Despite splitting elements up across multiple allocations, std::deque<T>
still supports getting elements by index, just like an std::vector<T>
. In this example, to get d[i]
, one could look at the block in blocks
at index (start + i) / 4
(using integer division), and then index (start + i) % 4
within that block. In actual practice, start
and finish
effectively store pointers directly to the first and last elements in the deque and so the implementation details may differ, but the same principles apply.

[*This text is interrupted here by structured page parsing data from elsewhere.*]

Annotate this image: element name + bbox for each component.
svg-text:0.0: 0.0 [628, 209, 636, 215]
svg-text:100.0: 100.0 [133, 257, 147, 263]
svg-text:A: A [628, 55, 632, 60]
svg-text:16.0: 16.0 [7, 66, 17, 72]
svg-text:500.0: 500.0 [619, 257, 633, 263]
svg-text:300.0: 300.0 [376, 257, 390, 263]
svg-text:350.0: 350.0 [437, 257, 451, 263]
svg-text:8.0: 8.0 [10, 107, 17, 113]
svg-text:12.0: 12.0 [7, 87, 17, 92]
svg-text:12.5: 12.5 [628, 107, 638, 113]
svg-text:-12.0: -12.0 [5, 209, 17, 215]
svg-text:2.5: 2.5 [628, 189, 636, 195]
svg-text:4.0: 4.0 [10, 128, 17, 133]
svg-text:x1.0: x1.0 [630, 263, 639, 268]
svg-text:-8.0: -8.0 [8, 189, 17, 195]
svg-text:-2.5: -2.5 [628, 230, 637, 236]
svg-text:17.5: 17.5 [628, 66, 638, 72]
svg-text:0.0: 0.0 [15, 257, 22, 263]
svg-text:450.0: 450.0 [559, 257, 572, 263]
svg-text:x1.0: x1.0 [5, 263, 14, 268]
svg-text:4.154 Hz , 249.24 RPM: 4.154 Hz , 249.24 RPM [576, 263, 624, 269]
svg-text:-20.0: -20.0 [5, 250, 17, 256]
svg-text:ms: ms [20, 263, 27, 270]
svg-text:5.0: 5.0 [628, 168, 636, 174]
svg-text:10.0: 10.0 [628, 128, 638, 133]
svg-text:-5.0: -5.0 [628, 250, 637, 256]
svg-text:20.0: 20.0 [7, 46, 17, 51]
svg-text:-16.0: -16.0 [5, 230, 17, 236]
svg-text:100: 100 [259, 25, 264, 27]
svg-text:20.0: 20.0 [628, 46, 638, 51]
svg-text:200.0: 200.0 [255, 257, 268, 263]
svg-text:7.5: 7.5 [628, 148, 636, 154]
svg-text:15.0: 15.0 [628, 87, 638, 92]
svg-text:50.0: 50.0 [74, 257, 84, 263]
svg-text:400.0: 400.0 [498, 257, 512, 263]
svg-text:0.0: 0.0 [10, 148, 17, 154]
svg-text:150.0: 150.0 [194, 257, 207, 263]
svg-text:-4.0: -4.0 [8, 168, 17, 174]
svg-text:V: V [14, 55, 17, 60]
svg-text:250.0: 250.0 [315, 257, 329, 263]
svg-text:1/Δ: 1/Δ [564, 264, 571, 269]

As a result, indexing into an std::deque<T>
is slightly slower than an std::vector<T>
, since it must follow two pointers (as opposed to one) to find an element. While a deque is more powerful than a vector in the sense that it supports all the operations of a vector and more, a vector should still be preferred over a deque unless your use-case requires efficient front insertion/removal.